Ingredients
¼ cup rice bran oil
3 garlic cloves, crushed
2 birdseye chillies, finely chopped,
plus 1 extra, sliced, to serve
1 teaspoon shrimp paste
1 cinnamon stick
1 whole star anise
1 whole clove
1 teaspoon ground coriander
1 teaspoon ground fennel
1 teaspoon turmeric
4 chicken thigh fillets, quartered
2 large potatoes, peeled, chopped
400ml can coconut cream
150ml chicken stock
100g button mushrooms, sliced
steamed rice, to serve
Preparation method
- Heat oil in a saucepan on medium. Saute garlic, chilli, shrimp paste and spices 1-2 minutes, stirring, until fragrant.

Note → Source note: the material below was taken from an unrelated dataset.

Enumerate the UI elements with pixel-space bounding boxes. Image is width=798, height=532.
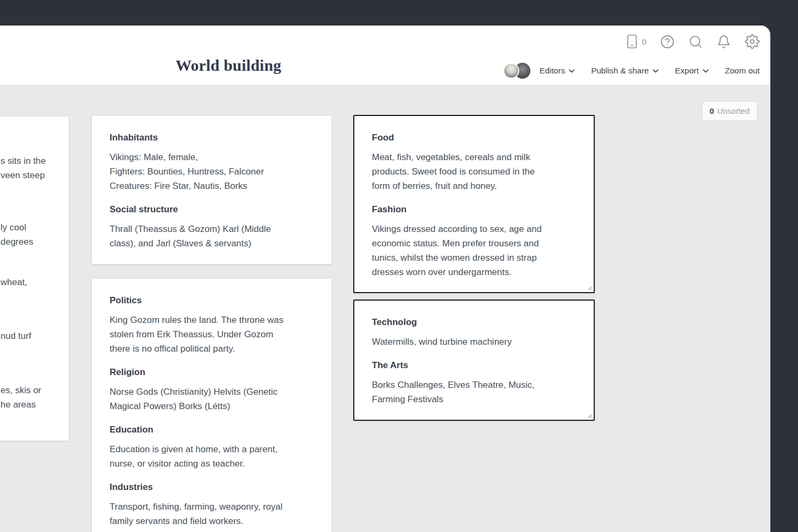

- Add chicken to pan. Cook, stirring, 4-5 minutes, until sealed and well covered in spices.
- Stir in potato, coconut cream and stock. Bring to the boil. Reduce heat to low and simmer, covered, 12-15 minutes.
- Mix in mushroom and cook, covered, a further 5-10 minutes, until vegetables are tender. Served with steamed rice and extra sliced chilli, if liked.
You can use chicken drumsticks or wings if preferred, but the cooking time will increase.